Stored data entries
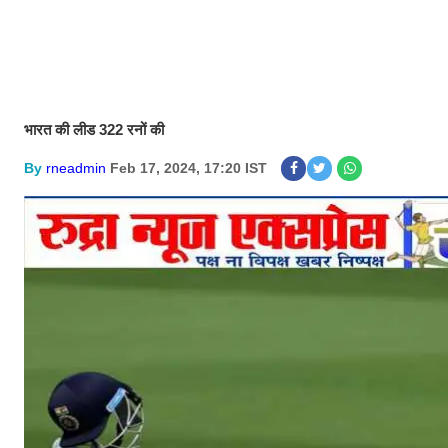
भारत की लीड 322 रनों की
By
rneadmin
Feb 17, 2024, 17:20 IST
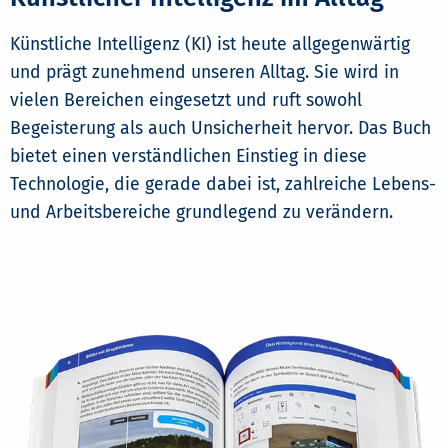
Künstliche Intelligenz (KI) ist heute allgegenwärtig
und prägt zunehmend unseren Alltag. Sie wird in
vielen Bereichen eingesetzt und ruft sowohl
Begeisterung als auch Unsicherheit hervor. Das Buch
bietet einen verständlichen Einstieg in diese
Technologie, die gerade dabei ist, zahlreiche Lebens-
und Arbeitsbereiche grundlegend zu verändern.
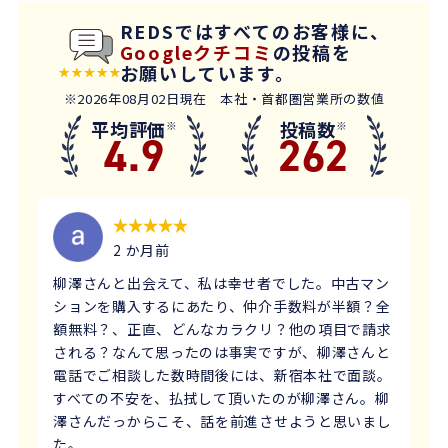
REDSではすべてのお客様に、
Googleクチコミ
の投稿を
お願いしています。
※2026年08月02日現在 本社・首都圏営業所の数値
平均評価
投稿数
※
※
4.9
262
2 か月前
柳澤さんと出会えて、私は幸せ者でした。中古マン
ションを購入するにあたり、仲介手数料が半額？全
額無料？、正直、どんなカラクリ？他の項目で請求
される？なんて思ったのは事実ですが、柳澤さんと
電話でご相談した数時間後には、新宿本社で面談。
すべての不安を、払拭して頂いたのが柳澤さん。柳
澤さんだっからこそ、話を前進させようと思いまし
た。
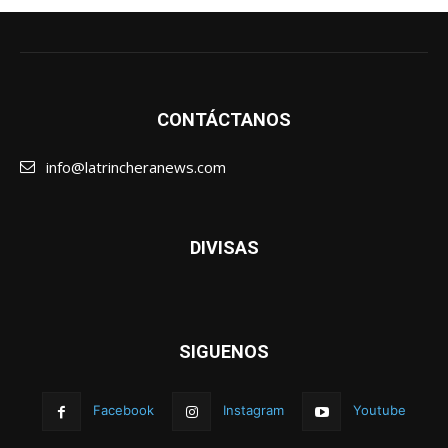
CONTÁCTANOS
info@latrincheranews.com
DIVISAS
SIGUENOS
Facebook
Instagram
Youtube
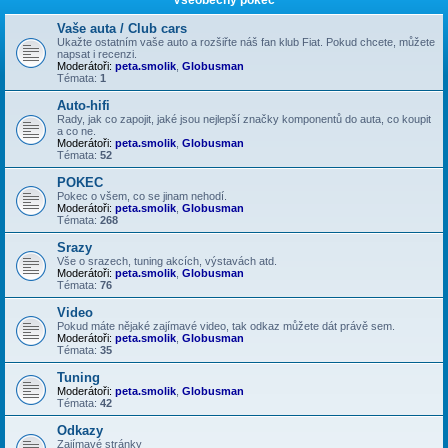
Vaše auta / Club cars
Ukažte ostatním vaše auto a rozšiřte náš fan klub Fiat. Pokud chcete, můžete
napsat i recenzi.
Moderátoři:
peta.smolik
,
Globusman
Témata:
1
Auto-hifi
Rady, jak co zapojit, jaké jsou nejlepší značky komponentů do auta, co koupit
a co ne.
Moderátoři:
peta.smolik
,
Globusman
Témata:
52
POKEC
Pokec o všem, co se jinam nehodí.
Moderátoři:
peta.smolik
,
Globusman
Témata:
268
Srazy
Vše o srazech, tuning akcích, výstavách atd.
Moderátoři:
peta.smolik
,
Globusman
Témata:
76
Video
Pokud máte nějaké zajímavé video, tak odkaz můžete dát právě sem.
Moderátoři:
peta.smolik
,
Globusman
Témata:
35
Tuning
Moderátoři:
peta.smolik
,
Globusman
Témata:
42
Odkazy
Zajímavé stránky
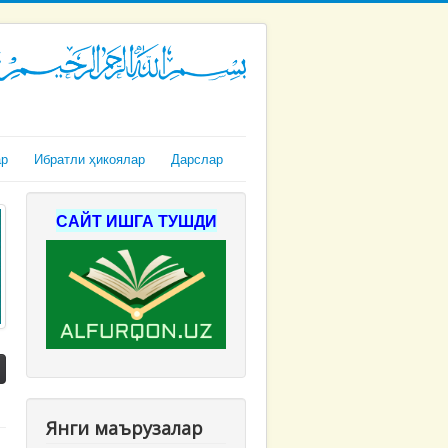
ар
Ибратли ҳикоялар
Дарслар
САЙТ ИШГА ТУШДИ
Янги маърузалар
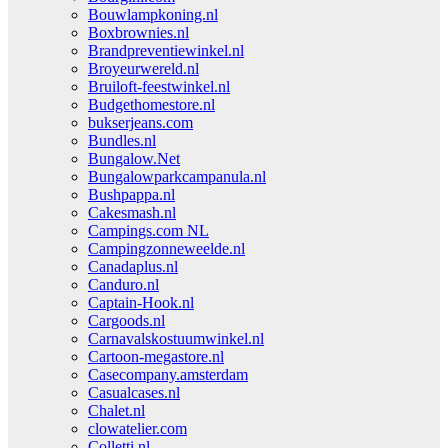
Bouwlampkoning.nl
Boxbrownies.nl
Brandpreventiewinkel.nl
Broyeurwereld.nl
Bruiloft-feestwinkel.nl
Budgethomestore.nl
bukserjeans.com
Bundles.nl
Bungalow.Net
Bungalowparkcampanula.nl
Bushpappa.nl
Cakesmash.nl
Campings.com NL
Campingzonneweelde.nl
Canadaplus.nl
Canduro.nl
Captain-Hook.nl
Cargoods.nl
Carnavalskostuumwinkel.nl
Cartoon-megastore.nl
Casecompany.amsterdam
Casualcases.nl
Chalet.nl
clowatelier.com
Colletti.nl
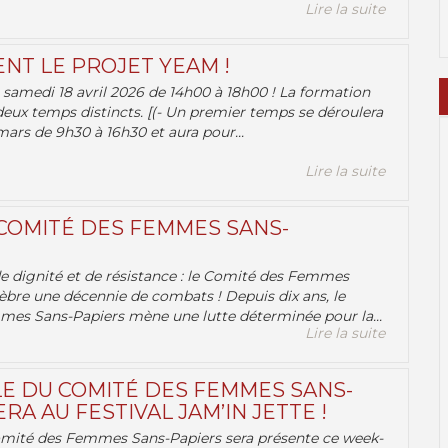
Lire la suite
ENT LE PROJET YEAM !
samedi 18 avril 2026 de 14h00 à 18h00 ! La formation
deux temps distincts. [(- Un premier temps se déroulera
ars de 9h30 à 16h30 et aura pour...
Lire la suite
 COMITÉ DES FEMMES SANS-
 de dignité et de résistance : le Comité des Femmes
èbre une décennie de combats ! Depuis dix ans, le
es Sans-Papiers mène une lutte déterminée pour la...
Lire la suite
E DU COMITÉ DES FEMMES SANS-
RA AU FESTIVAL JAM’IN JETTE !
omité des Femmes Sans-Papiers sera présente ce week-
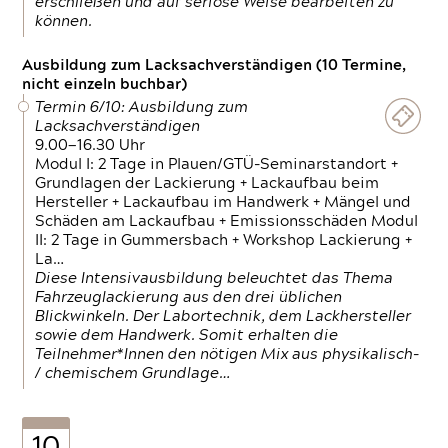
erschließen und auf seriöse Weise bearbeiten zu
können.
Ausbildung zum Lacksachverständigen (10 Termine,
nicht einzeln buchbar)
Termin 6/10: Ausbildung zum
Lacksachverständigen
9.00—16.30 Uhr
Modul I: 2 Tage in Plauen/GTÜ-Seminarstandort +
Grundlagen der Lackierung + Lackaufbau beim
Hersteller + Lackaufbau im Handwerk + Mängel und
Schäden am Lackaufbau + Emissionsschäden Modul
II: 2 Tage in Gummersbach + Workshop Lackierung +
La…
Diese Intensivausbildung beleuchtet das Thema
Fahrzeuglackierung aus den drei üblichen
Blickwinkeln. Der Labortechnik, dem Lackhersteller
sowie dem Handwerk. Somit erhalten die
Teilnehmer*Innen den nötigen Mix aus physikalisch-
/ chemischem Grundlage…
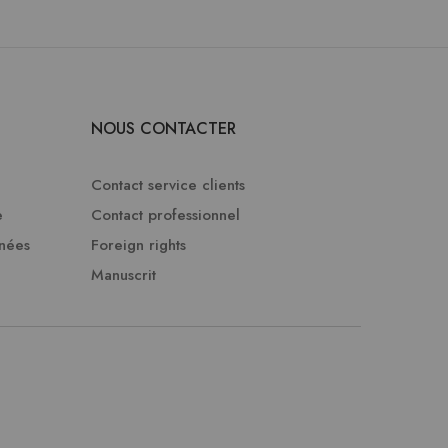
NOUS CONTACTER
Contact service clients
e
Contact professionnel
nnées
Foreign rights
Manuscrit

[YOUR GOAL] Repeat, word for word and with no pictures, only the lines running from the beginning of the data to the line that contains "Vaše auta / Club cars".

[ANSWER SECTION]
भारत की लीड 322 रनों की
By
rneadmin
Feb 17, 2024, 17:20 IST
Künstliche Intelligenz (KI) ist heute allgegenwärtig
und prägt zunehmend unseren Alltag. Sie wird in
vielen Bereichen eingesetzt und ruft sowohl
Begeisterung als auch Unsicherheit hervor. Das Buch
bietet einen verständlichen Einstieg in diese
Technologie, die gerade dabei ist, zahlreiche Lebens-
und Arbeitsbereiche grundlegend zu verändern.
REDSではすべてのお客様に、
Googleクチコミ
の投稿を
お願いしています。
※2026年08月02日現在 本社・首都圏営業所の数値
平均評価
投稿数
※
※
4.9
262
2 か月前
柳澤さんと出会えて、私は幸せ者でした。中古マン
ションを購入するにあたり、仲介手数料が半額？全
額無料？、正直、どんなカラクリ？他の項目で請求
される？なんて思ったのは事実ですが、柳澤さんと
電話でご相談した数時間後には、新宿本社で面談。
すべての不安を、払拭して頂いたのが柳澤さん。柳
澤さんだっからこそ、話を前進させようと思いまし
た。
CONTÁCTANOS
info@latrincheranews.com
DIVISAS
SIGUENOS
Facebook
Instagram
Youtube
Vaše auta / Club cars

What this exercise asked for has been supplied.